■ **WHAT IS BEING ASKED**: Begin at the line with "officinalis L.): an evidence-based system" and write out every line after it, exactly, through the last line below, adding nothing.
_____
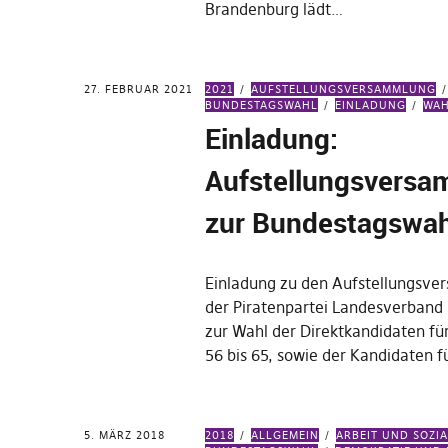
Brandenburg lädt…
27. FEBRUAR 2021
2021
AUFSTELLUNGSVERSAMMLUNG
BUNDESTAGSWAHL
EINLADUNG
WA
Einladung:
Aufstellungsvers
zur Bundestagswah
Einladung zu den Aufstellungsv
der Piratenpartei Landesverband
zur Wahl der Direktkandidaten fü
56 bis 65, sowie der Kandidaten f
5. MÄRZ 2018
2018
ALLGEMEIN
ARBEIT UND SOZI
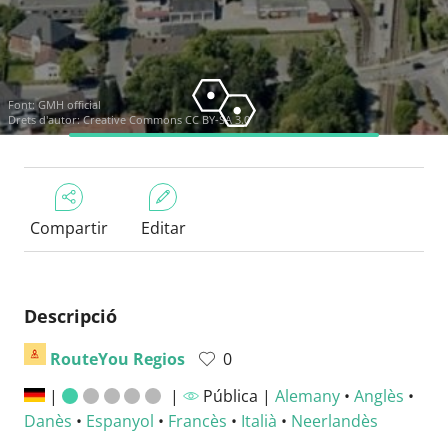
Font:
GMH official
Drets d'autor:
Creative Commons CC BY-SA 3.0
Compartir
Editar
Descripció
RouteYou Regios
0
|
|
Pública |
Alemany
•
Anglès
•
Danès
•
Espanyol
•
Francès
•
Italià
•
Neerlandès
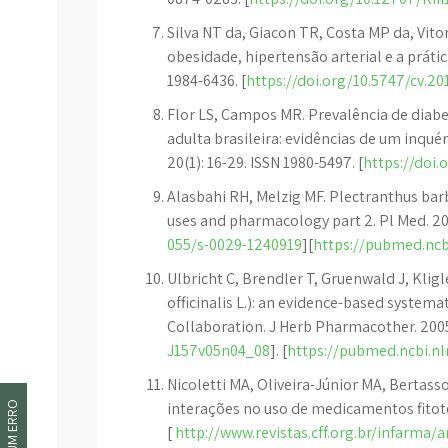
Silva NT da, Giacon TR, Costa MP da, Vito
obesidade, hipertensão arterial e a prática 
1984-6436. [
https://doi.org/10.5747/cv.20
Flor LS, Campos MR. Prevalência de diabe
adulta brasileira: evidências de um inqué
20(1): 16-29. ISSN 1980-5497. [
https://doi
Alasbahi RH, Melzig MF. Plectranthus bar
uses and pharmacology part 2. Pl Med. 201
055/s-0029-1240919
][
https://pubmed.ncb
Ulbricht C, Brendler T, Gruenwald J, Klig
officinalis L.): an evidence-based system
Collaboration. J Herb Pharmacother. 2005;
J157v05n04_08
]. [
https://pubmed.ncbi.n
Nicoletti MA, Oliveira-Júnior MA, Bertasso
interações no uso de medicamentos fitoter
[
http://www.revistas.cff.org.br/infarma/a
_____
■ **ANSWER SECTION**:
officinalis L.): an evidence-based system
Collaboration. J Herb Pharmacother. 2005;
J157v05n04_08
]. [
https://pubmed.ncbi.n
Nicoletti MA, Oliveira-Júnior MA, Bertasso
interações no uso de medicamentos fitoter
[
http://www.revistas.cff.org.br/infarma/a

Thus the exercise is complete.